Carta que teria sido escrita por Eliza Samudio, por meio de psicografia, reacende discussão sobre o assunto
A morte de Eliza Samúdio ainda é cercada de mistérios, mesmo tendo ocorrido há mais de 12 anos. Um dos principais questionamentos é justamente o que foi feito do corpo da vítima, morta em crime que teve participação do goleiro Bruno Fernandes, com quem tinha um filho. Os restos mortais de Eliza nunca foram encontrados.
O mistério ganhou uma nova camada na última segunda-feira, 1º, quando a vidente Chaline Grazik afirmou que recebeu uma mensagem psicografada da vítima, dando detalhes do crime. A publicação reacendeu o debate acerca da veracidade dessas mensagens, escritas por espíritos através de pessoas com mediunidade.
O assunto ganhou força no Brasil com o trabalho de Chico Xavier, morto em 2002, que escreveu mais de 450 livros e confortou, por mais de 60 anos, pessoas desconsoladas em busca de notícias dos seus parentes mortos. O trabalho do médium chegou até a ser tema de pesquisas científicas, como a realizada pelo Núcleo de Pesquisas em Espiritualidade e Saúde da Universidade Federal de Juiz de Fora, em parceria com o Departamento de Psiquiatria da Universidade de São Paulo (USP).
“Allan Kardec dizia que a mediunidade é dom divino e que, portanto, deveria ser utilizado com respeito e seriedade para a prática da caridade. Contudo, sabe-se que muitas pessoas se dizem médiuns para fraudar comunicações mediúnicas”, explica Marco Aurélio Alvarenga Monteiro, presidente regional da União das Sociedades Espíritas, em referência ao decodificador da Doutrina Espírita, em 1857.
O que é a psicografia
Existem várias modalidades de mediunidade e uma delas é a psicografia. Nesse caso, o médium psicógrafo recebe uma mensagem de um espírito desencarnado por meio da escrita. Há três formas de psicografar uma mensagem: mecânica, semi-mecânica e intuitiva.
A mecânica é aquela em que o espírito assume a mão do médium e o deixa sem controle do que está sendo escrito ou desenhado. Ele não tem noção da mensagem passada até que a leia.

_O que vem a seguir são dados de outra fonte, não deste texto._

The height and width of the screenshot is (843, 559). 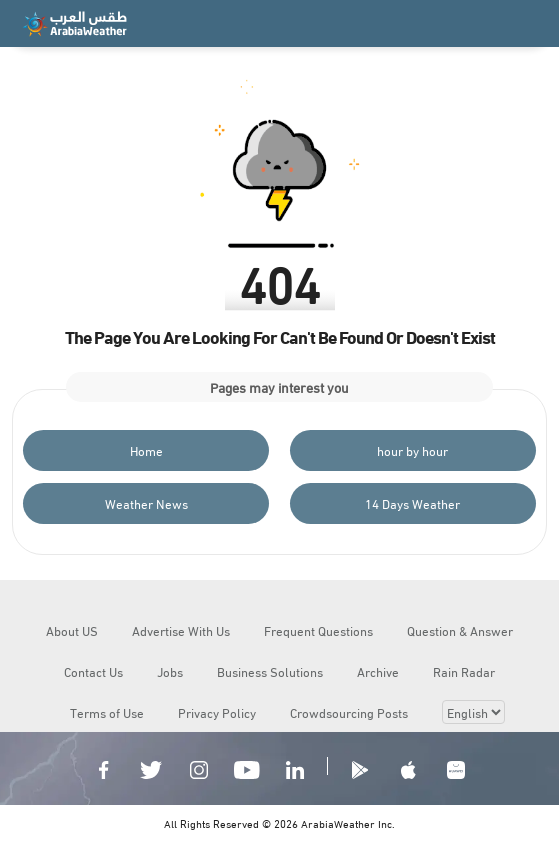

“No caso da semi-mecânica, o espírito ‘toma’ a mão do médium mas, ao mesmo tempo, passa as ideias e pensamentos para a mente do médium que, portanto, tem noção do que escreve, desenha”, explica Marco Aurélio Monteiro.
Já a psicografia intuitiva é aquela em que o médium tem o controle da mão, pois a mensagem recebida é passada apenas por meio de intuições ao médium. Mas, independentemente da modalidade, normalmente as cartas têm a intenção de trazer conforto para quem recebe.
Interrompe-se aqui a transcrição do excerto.